Methods : We developed a psychophysical test to measure grating acuity. In each trial, a full- contrast sinusoidal grating target (diameter=0.7 deg) was displayed randomly at one of four locations on the monitor screen. The visual task was to indicate the location of the target grating. The spatial frequency of the grating stimuli was controlled using an adaptive staircase technique (3-down 1-up, converged to 79% correct). The mean of the last 12 reversal points was taken as grating acuity. The mean luminance of the grating targets was 70 cd/m2. In the training phase, the participants were required to repeatedly practice the grating acuity task for 10 sessions with the amblyopic eye. The grating orientation was set to the axis of the negative cylindrical correction for myopic astigmatism. Audio feedback was provided for each response. Each participant had given roughly ten thousand responses at the end of the experiment.

Results : Ten adults with astigmatism-related amblyopia participated. Over the course of the grating acuity training, our participants showed rapid recovery from meridional acuity deficits. The meridional anisotropy of grating acuity became significantly normalized from 1.28 to 1.06 after the intervention (paired t=4.757, p=0.001).
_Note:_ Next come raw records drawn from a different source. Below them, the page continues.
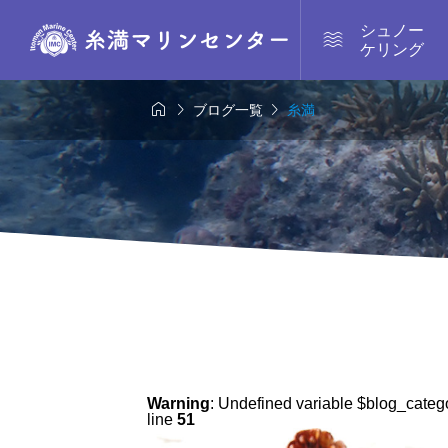
シュノー

ケリング



ブログ一覧
糸満
Warning
: Undefined variable $blog_categ
line
51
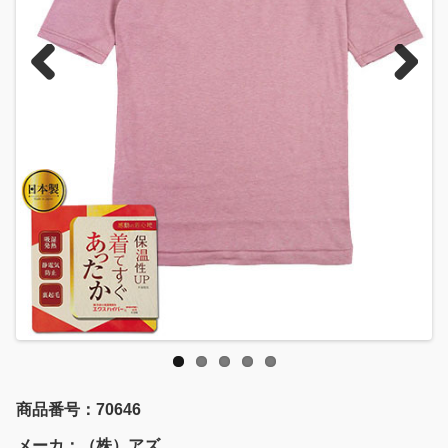
Previous
Next
商品番号：70646
メーカ：（株）アズ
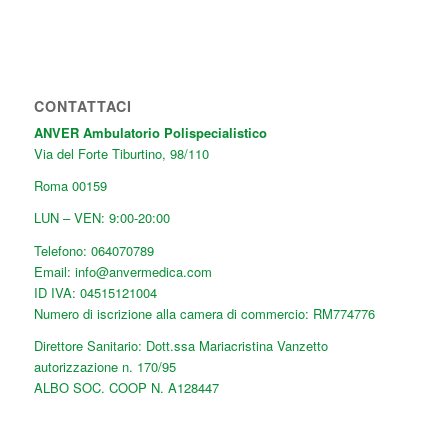
CONTATTACI
ANVER Ambulatorio Polispecialistico
Via del Forte Tiburtino, 98/110
Roma
00159
LUN – VEN: 9:00-20:00
Telefono:
064070789
Email:
info@anvermedica.com
ID IVA: 04515121004
Numero di iscrizione alla camera di commercio: RM774776
Direttore Sanitario: Dott.ssa Mariacristina Vanzetto
autorizzazione n. 170/95
ALBO SOC. COOP N. A128447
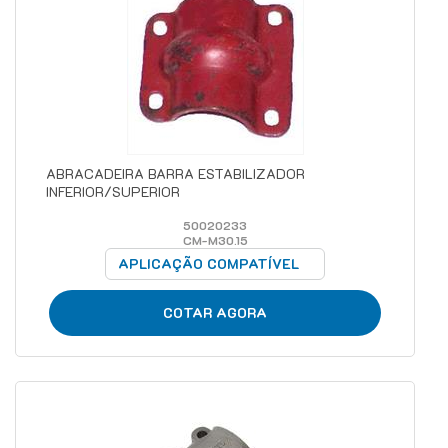
ABRACADEIRA BARRA ESTABILIZADOR
INFERIOR/SUPERIOR
50020233
CM-M30.15
APLICAÇÃO COMPATÍVEL
COTAR AGORA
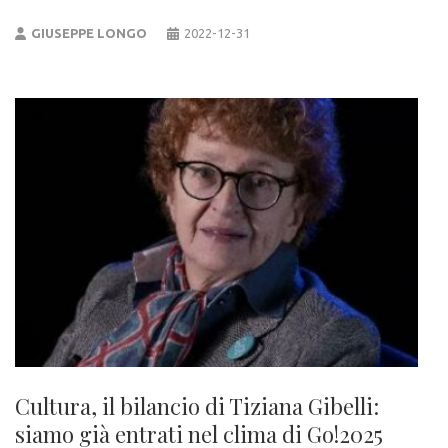
GIUSEPPE LONGO
2022-12-31
Cultura, il bilancio di Tiziana Gibelli:
siamo già entrati nel clima di Go!2025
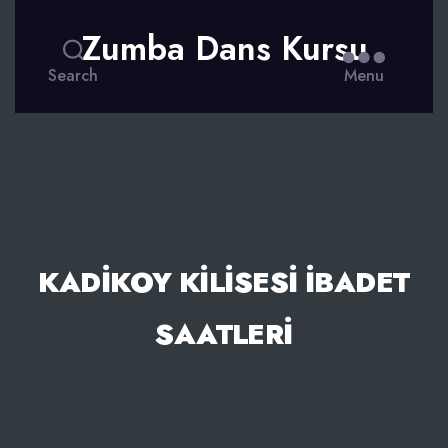
Zumba Dans Kursu
Search
Menu
KADIKOY KILISESI İBADET
SAATLERI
All participants showed a significant improvement in grating acuity of the amblyopic eye for the trained grating orientation (mean improvement, 19%; one sample t=8.228, p<0.001), and the learning effects did not transfer to the untrained orthogonal grating orientation (one sample t=4.194, p=0.683).

Conclusions : Practicing grating detection near cut-off spatial frequency can improve meridional acuity deficits in astigmatism-related amblyopia. Our findings characterized the learning profile and orientational specificity of grating acuity training. We are currently working towards standardizing this new technique for treatment of meridional amblyopia.

This abstract was presented at the 2022 ARVO Annual Meeting, held in Denver, CO, May 1-4, 2022, and virtually.